Brief: All lines holding the word "click" should be located in the records and copied.

Records for this task:

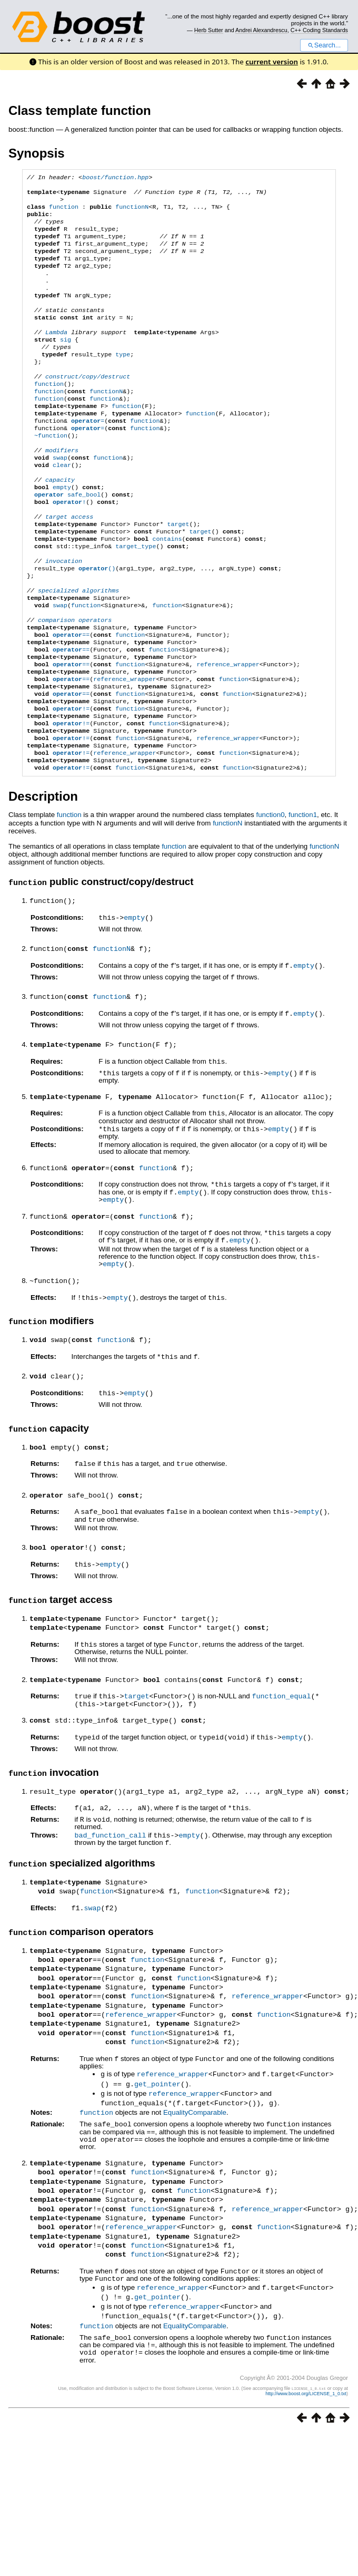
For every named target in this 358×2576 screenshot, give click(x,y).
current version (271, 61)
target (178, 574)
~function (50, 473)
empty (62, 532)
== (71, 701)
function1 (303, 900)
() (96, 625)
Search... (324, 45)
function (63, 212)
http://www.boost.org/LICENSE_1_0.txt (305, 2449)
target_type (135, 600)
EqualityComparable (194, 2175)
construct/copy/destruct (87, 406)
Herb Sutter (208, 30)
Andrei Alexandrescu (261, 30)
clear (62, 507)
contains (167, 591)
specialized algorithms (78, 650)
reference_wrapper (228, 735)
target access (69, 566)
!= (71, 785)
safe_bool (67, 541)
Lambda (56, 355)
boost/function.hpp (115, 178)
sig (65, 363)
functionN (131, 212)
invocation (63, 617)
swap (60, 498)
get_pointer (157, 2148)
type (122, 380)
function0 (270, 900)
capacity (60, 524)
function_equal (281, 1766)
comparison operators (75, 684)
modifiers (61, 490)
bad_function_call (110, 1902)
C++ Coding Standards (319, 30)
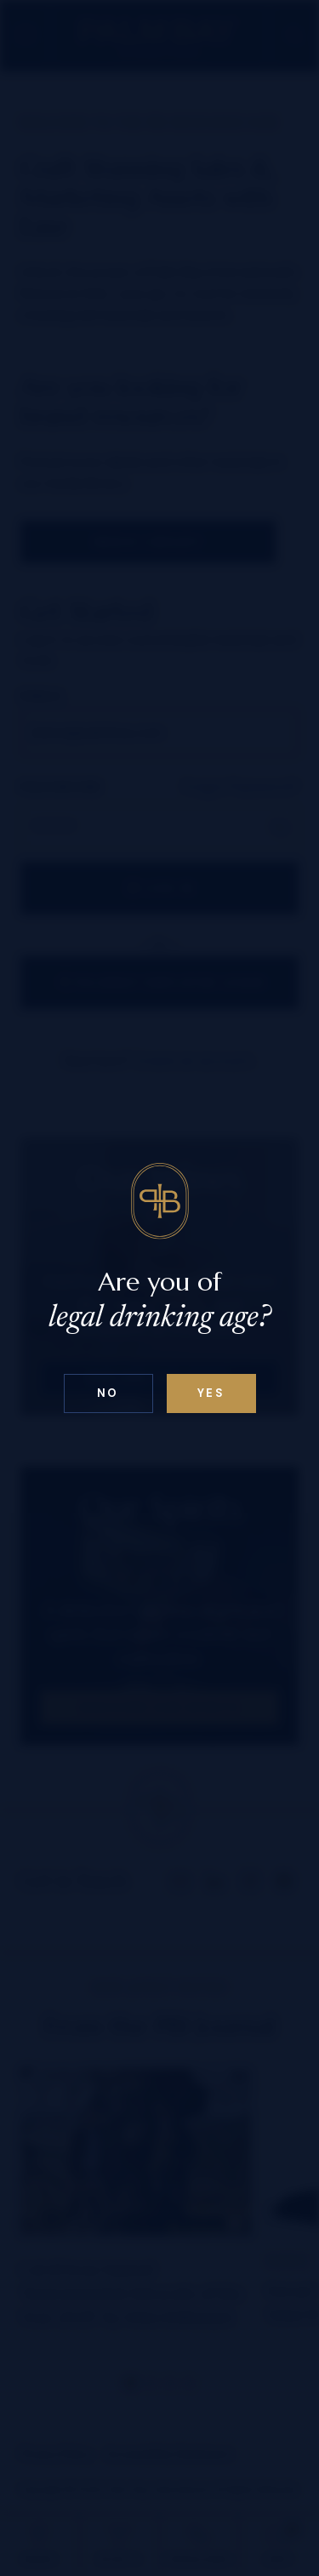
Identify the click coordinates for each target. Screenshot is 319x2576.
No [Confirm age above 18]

Result:
For every named target in this 358×2576 screenshot, give click(x,y).
Identify the click coordinates for each target. Screenshot is 319x2576.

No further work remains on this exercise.